Data processing for task difficulty indicator. To validate the difficulty indicator (TD), we studied the correlation between this indicator and the subjective assessment of the task difficulty, collected every 90 s with a Likert scale. As the difficulty indicator TD and the subjective assessment are ordinal qualitative variables, a Spearman test was therefore used to study the correlation. It showed that these two variables are positively correlated (r = 0.711, p < 0.001). The task difficulty indicator TD can therefore be used to supervise the classification of physiological signals.

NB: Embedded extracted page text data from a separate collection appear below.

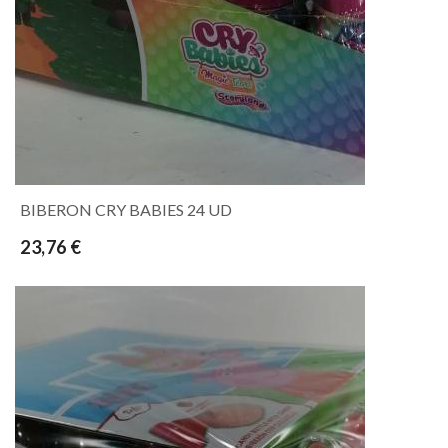
BIBERON CRY BABIES 24 UD
23,76 €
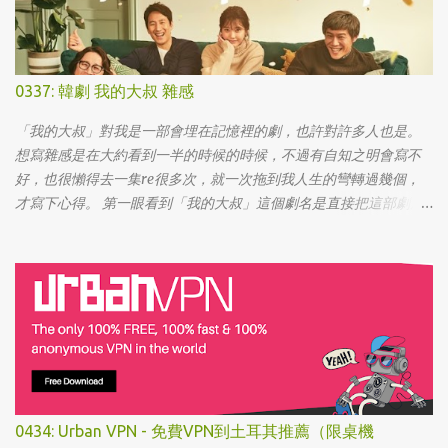
0337: 韓劇 我的大叔 雜感
「我的大叔」對我是一部會埋在記憶裡的劇，也許對許多人也是。
想寫雜感是在大約看到一半的時候的時候，不過有自知之明會寫不
好，也很懶得去一集re很多次，就一次拖到我人生的彎轉過幾個，
才寫下心得。 第一眼看到「我的大叔」這個劇名是直接把這部劇放
掉的，想說該不會為了要創造話題，所以硬拍一部老少配的題材
吧。加上男女主角都不認識，所以一直到播出了三、四集開始好評
不斷，加上面臨了美、日、韓劇的劇荒，個人又特愛喪劇，我硬是
在找出來看了一次…。 不得不說，開頭的辦公室場景，打昆蟲的的情
節和打在代表頭上奇異動畫，讓我以為這是次世代的搞笑辦公室
劇。第一集看完的時候，說真的還真不知道這部劇集要表達什麼 -
因為開頭讓我覺得無厘頭的場景和後續開始步入至安的黑暗世界，
讓我好難入戲。 為什麼要作這飄蟲視角? 為什麼要加這些星星? 所以
當我推這部戲給朋友的時候，我和朋友說一定要撐過第一集，過了
0434: Urban VPN - 免費VPN到土耳其推薦（限桌機
就沒事了… 很可惜的是，當後面我每集都看到落淚的時候，我朋友無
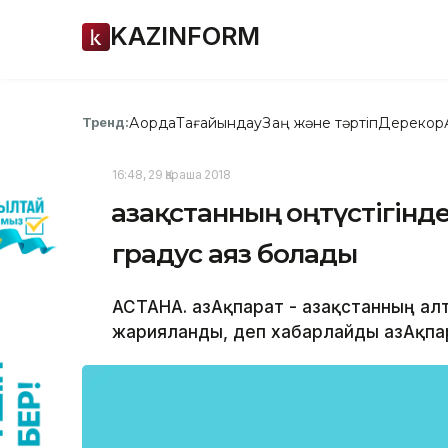
KAZINFORM
Ақорда
Тағайындау
Заң және тәртіп
Дерекқор
Тренд:
16:48, 29 Қараша 2018
Қазақстанның оңтүстігін
градус аяз болады
АСТАНА. ҚазАқпарат - Қазақстанның а
жарияланды, деп хабарлайды ҚазАқпа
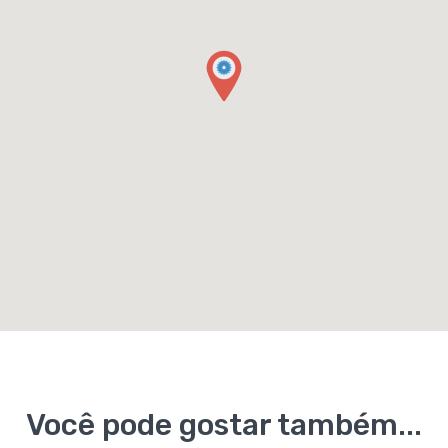
Você pode gostar também...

Supervised Classification Method

The aim of this stage is to classify the OFS into three categories, by applying a supervised learning of the physiological signals with the three different task levels defined in Stage 1. Two main physiological indicators, pupillary diameter and HRV, were selected for this classification of OFS, based on the literature review of section “Physiological and Contextual Indicators to Assess Operator Functional State.” The accuracy of the three supervised learning methods identified in the literature (SVM, kNN, and Random Forest) are evaluated by using an 75/25% train-test split, and by applying a fourfold cross-validation procedure. For each of these methods, we tested different settings (cf. Table 4 for the best settings).

TABLE 4

Accuracy of classification performed individually on each of the 17 participants.

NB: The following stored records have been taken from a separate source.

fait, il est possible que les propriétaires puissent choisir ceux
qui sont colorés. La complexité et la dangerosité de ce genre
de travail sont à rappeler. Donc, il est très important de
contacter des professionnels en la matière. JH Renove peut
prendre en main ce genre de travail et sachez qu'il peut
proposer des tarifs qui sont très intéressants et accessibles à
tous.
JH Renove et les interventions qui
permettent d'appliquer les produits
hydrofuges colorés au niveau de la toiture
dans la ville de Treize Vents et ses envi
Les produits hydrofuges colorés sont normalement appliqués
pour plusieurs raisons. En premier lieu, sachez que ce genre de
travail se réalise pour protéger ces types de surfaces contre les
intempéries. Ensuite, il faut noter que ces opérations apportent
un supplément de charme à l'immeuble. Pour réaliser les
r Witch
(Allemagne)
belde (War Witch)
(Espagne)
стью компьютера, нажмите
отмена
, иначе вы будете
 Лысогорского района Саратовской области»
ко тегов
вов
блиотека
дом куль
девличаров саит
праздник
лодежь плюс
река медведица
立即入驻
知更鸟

	Supervised learning algorithms	Best settings	Average global accuracy	Standard deviation	Minimum global accuracy	Maximum global accuracy
3-classes classification	SVM	Kernel sigmoid (gamma = 0.5 and coeff = 0)	78%	12%	58%	100%
	kNN	Chebychev distance and k = 1	74%	14%	55%	100%
	RF	68 arbres	44%	8%	33%	63%
2-classes classification	SVM	Kernel sigmoid (gamma = 0.5 and coefficient = 1)	91%	9%	63%	100%
	kNN	Chebychev distance and k = 18	89%	9%	63%	100%
	RF	23 trees	69 %	12%	42%	95%

For SVM, we used several kernel methods, under different parameters of gamma and coeff. Polynomial kernel: K(u,v) = tanh(gamma * u′v + coeff), RBF kernel: K(u,v) = exp (−gamma * | | u-v| | 2), Sigmoid kernel: K(u,v) = (gamma * u′v + coeff)d. We also tested several types of distance measurements (Euclidean, Euclidean squared, Manhattan, and Chebyshev) and several K values for kNNs. The random forest algorithm has been tested with different numbers of trees. The tuning of parameters for all these three methods were determined via grid search optimization on each of the training sets, as implemented in the MATLAB toolboxes.

Results

Classification Accuracy

Since there was a problem of acquisition with cardiac or ocular sensors for 5 participants, only the data of 17 participants were retained to achieve the supervised learning of physiological states. After raw data was cleansing and normalization, mean values of pupillary diameter and HRV were calculated every second. The supervised learning was carried out with 2 or 3 categories, at two different layers, one on all participants and one on each participant independently. For the first classification (all participants), the learning was achieved from the data of 13 participants, and the data of the 4 left participants were used as a test sample to check the accuracy of the process. For the second one (for each participant), 75% of the data was used as training sample, and the resulting classification was then tested on the remaining 25% of the data. The three different chosen methods (SVM, kNN, and RF) were tested with different parameters. As mentioned in Table 3, SVM and RF produced better classification over all participant data than kNN method, for both 3-classes (respectively 61, 58, and 49%) and binary classification (respectively 83, 79, and 77%).

TABLE 3

Accuracy of classification over all participants.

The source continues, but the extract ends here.